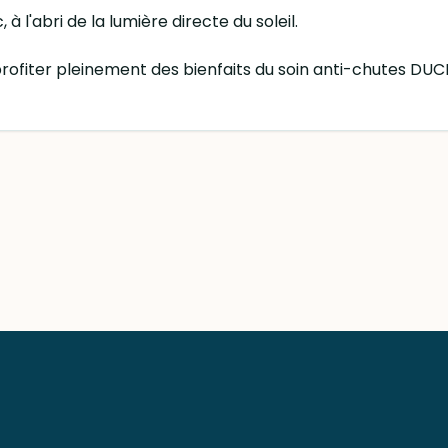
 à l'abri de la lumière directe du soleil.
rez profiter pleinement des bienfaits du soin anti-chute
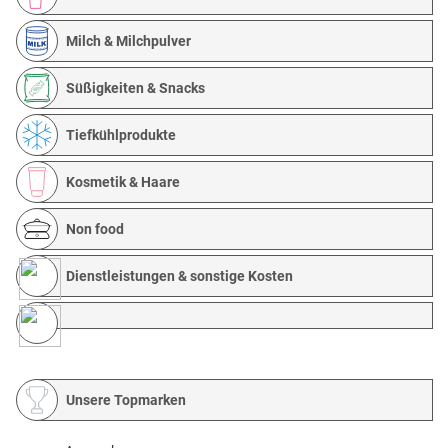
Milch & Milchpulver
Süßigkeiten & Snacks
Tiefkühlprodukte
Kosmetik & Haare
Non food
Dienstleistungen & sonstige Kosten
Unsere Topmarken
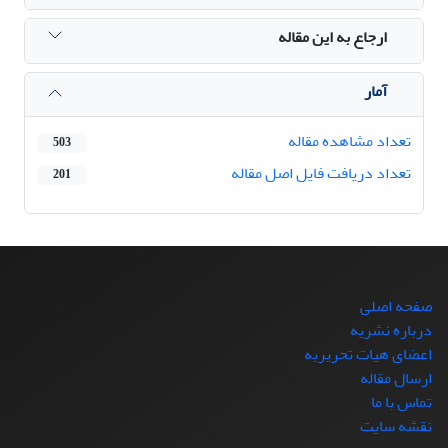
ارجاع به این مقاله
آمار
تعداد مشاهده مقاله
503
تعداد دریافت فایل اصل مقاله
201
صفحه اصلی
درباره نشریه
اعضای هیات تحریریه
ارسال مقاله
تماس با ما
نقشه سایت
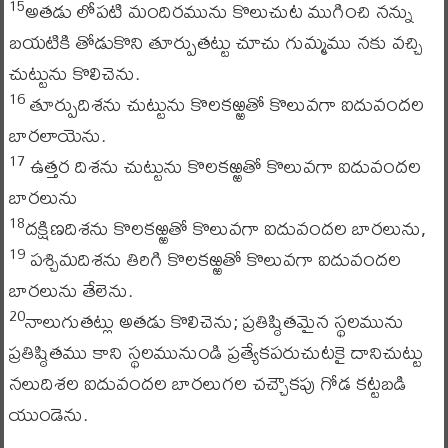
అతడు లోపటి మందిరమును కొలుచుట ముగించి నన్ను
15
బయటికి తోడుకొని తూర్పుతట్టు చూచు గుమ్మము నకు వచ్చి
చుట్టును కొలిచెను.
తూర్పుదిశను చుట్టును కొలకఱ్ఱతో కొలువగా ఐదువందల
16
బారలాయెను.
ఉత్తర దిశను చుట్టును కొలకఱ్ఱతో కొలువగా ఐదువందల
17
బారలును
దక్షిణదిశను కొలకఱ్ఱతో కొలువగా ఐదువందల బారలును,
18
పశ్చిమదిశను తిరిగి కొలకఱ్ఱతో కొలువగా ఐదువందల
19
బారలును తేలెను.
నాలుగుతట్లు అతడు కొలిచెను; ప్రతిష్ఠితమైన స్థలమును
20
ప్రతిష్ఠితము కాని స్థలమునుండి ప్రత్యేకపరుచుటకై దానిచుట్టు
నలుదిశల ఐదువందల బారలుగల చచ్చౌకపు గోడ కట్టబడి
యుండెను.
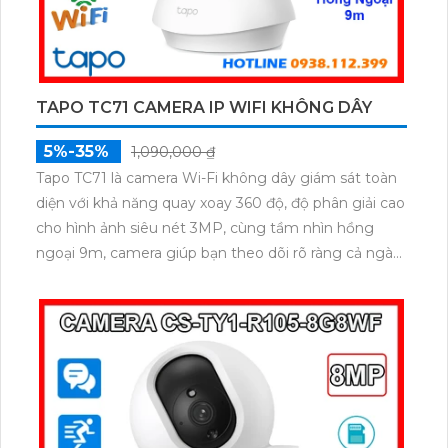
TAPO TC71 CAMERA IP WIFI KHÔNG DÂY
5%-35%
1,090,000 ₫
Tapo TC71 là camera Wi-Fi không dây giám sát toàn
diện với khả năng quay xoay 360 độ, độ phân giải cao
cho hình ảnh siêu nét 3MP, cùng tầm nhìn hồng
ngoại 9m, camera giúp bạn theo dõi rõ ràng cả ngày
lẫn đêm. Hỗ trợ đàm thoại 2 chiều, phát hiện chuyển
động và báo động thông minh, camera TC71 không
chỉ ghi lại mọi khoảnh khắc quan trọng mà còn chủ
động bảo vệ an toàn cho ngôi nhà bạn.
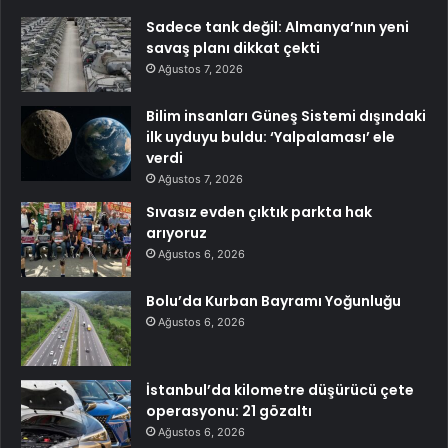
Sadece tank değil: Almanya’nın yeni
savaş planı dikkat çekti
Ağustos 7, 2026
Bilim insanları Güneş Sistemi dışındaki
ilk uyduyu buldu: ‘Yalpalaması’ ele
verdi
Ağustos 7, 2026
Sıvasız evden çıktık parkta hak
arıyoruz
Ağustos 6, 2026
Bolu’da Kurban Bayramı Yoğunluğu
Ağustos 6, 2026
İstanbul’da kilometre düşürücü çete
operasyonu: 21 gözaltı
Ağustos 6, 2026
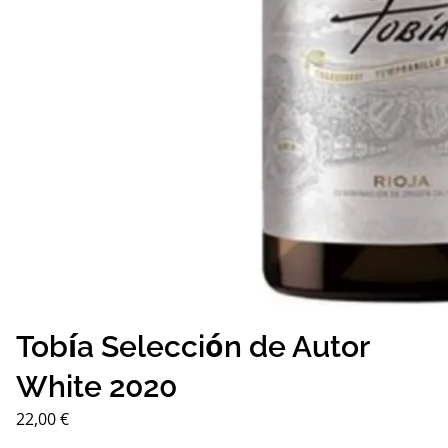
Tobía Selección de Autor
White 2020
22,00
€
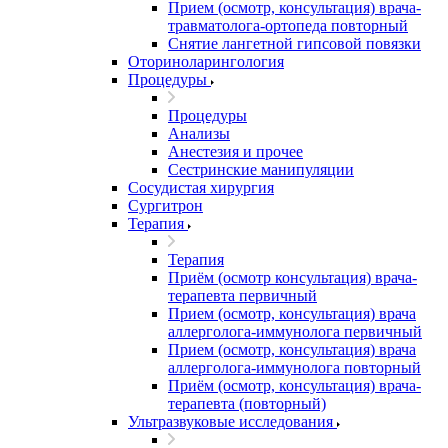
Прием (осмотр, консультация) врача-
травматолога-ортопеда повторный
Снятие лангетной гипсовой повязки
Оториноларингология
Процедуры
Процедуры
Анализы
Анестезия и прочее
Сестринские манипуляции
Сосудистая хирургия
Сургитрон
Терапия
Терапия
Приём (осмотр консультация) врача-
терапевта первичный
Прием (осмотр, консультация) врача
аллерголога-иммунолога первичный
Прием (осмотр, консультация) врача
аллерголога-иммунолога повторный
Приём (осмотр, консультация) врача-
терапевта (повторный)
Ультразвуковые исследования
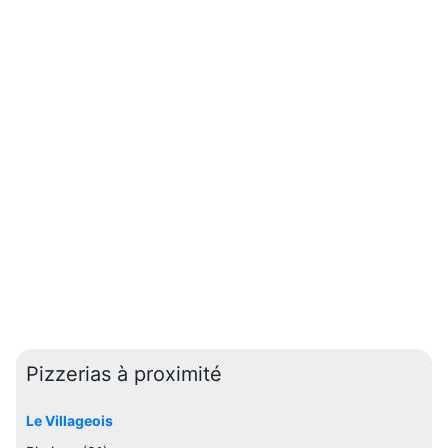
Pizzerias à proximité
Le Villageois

**Assignment**
Among the entries above, how many lines have the string "Приём" in them? Only the number should be given.

**Answer section**
2